WORK ITEM:
Restate all the entries exactly as they appear, apart from the pictures.

EXERCISE DATA:
──────────────────────────────
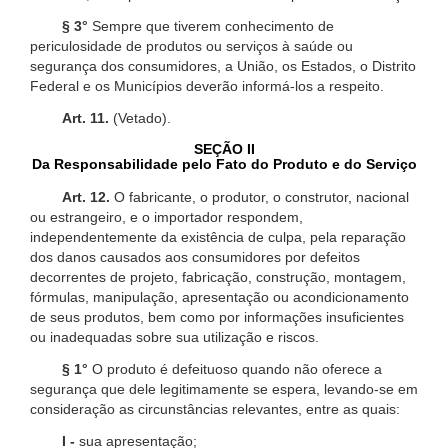
§ 3°
Sempre que tiverem conhecimento de
periculosidade de produtos ou serviços à saúde ou
segurança dos consumidores, a União, os Estados, o Distrito
Federal e os Municípios deverão informá-los a respeito.
Art. 11.
(Vetado).
SEÇÃO II
Da Responsabilidade pelo Fato do Produto e do Serviço
Art. 12.
O fabricante, o produtor, o construtor, nacional
ou estrangeiro, e o importador respondem,
independentemente da existência de culpa, pela reparação
dos danos causados aos consumidores por defeitos
decorrentes de projeto, fabricação, construção, montagem,
fórmulas, manipulação, apresentação ou acondicionamento
de seus produtos, bem como por informações insuficientes
ou inadequadas sobre sua utilização e riscos.
§ 1°
O produto é defeituoso quando não oferece a
segurança que dele legitimamente se espera, levando-se em
consideração as circunstâncias relevantes, entre as quais:
I -
sua apresentação;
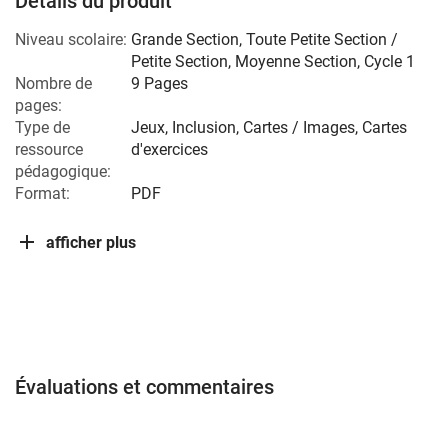
Détails du produit
Niveau scolaire:
Grande Section
,
Toute Petite Section /
Petite Section
,
Moyenne Section
,
Cycle 1
Nombre de
9 Pages
pages:
Type de
Jeux, Inclusion, Cartes / Images, Cartes
ressource
d'exercices
pédagogique:
Format:
PDF
afficher plus
Évaluations et commentaires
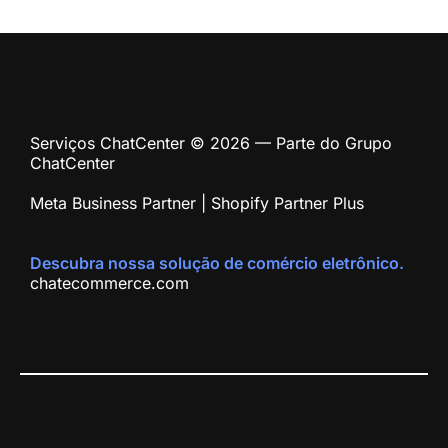
Serviços ChatCenter © 2026 — Parte do Grupo
ChatCenter
Meta Business Partner | Shopify Partner Plus
Descubra nossa solução de comércio eletrônico.
chatecommerce.com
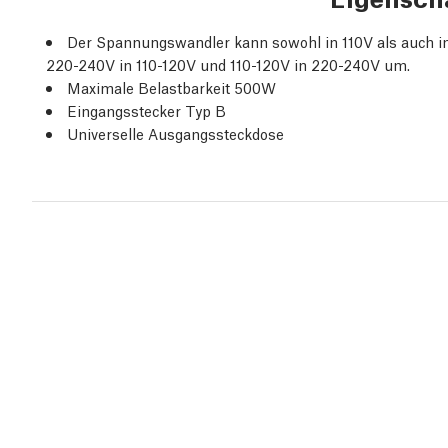
Der Spannungswandler kann sowohl in 110V als auch i
220-240V in 110-120V und 110-120V in 220-240V um.
Maximale Belastbarkeit 500W
Eingangsstecker Typ B
Universelle Ausgangssteckdose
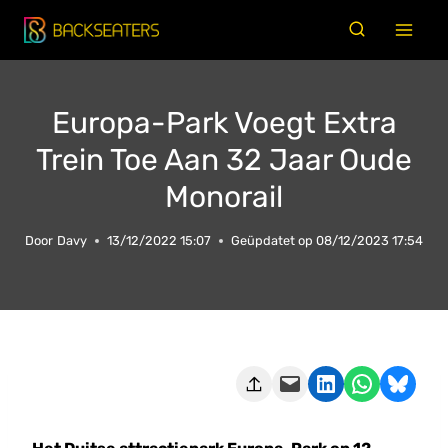
Doorgaan
naar
inhoud
Europa-Park Voegt Extra
Trein Toe Aan 32 Jaar Oude
Monorail
Door
Davy
13/12/2022 15:07
Geüpdatet op
08/12/2023 17:54
Deze pagina e-mailen
Delen op LinkedIn
Delen via WhatsApp
Share on Bluesky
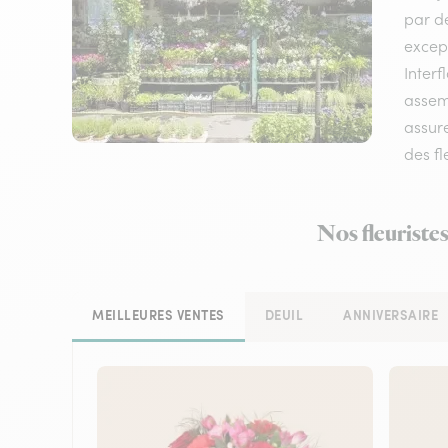
par de
except
Interf
assemb
assure
des fl
Nos fleuriste
MEILLEURES VENTES
DEUIL
ANNIVERSAIRE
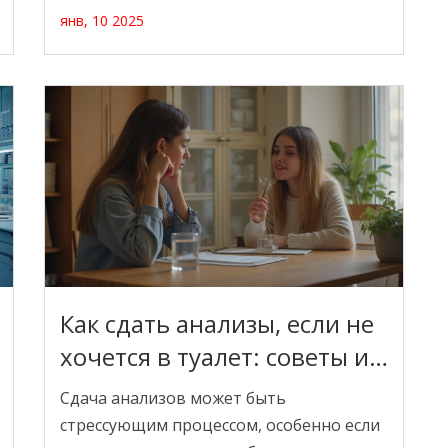
которые следует учитывать при выборе
янв, 10 2025
лаборатории, чтобы результат был
точным и достоверным. Будут
рассмотрены различные виды
лабораторий, их преимущества и
недостатки. Также мы поговорим о
мерах, которые предпринять для
защиты себя от ошибок в анализах.
Как сдать анализы, если не
хочется в туалет: советы и
рекомендации
Сдача анализов может быть
стрессующим процессом, особенно если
──────────────────────────────
SOLUTION TO THIS TASK:
§ 3°
Sempre que tiverem conhecimento de
periculosidade de produtos ou serviços à saúde ou
segurança dos consumidores, a União, os Estados, o Distrito
Federal e os Municípios deverão informá-los a respeito.
Art. 11.
(Vetado).
SEÇÃO II
Da Responsabilidade pelo Fato do Produto e do Serviço
Art. 12.
O fabricante, o produtor, o construtor, nacional
ou estrangeiro, e o importador respondem,
independentemente da existência de culpa, pela reparação
dos danos causados aos consumidores por defeitos
decorrentes de projeto, fabricação, construção, montagem,
fórmulas, manipulação, apresentação ou acondicionamento
de seus produtos, bem como por informações insuficientes
ou inadequadas sobre sua utilização e riscos.
§ 1°
O produto é defeituoso quando não oferece a
segurança que dele legitimamente se espera, levando-se em
consideração as circunstâncias relevantes, entre as quais:
I -
sua apresentação;
Détails du produit
Niveau scolaire:
Grande Section
,
Toute Petite Section /
Petite Section
,
Moyenne Section
,
Cycle 1
Nombre de
9 Pages
pages:
Type de
Jeux, Inclusion, Cartes / Images, Cartes
ressource
d'exercices
pédagogique:
Format:
PDF
afficher plus
Évaluations et commentaires
Serviços ChatCenter © 2026 — Parte do Grupo
ChatCenter
Meta Business Partner | Shopify Partner Plus
Descubra nossa solução de comércio eletrônico.
chatecommerce.com
Der Spannungswandler kann sowohl in 110V als auch i
220-240V in 110-120V und 110-120V in 220-240V um.
Maximale Belastbarkeit 500W
Eingangsstecker Typ B
Universelle Ausgangssteckdose
Doorgaan
naar
inhoud
Europa-Park Voegt Extra
Trein Toe Aan 32 Jaar Oude
Monorail
Door
Davy
13/12/2022 15:07
Geüpdatet op
08/12/2023 17:54
Deze pagina e-mailen
Delen op LinkedIn
Delen via WhatsApp
Share on Bluesky
par de
except
Interf
assemb
assure
des fl
Nos fleuriste
MEILLEURES VENTES
DEUIL
ANNIVERSAIRE
которые следует учитывать при выборе
янв, 10 2025
лаборатории, чтобы результат был
точным и достоверным. Будут
рассмотрены различные виды
лабораторий, их преимущества и
недостатки. Также мы поговорим о
мерах, которые предпринять для
защиты себя от ошибок в анализах.
Как сдать анализы, если не
хочется в туалет: советы и
рекомендации
Сдача анализов может быть
стрессующим процессом, особенно если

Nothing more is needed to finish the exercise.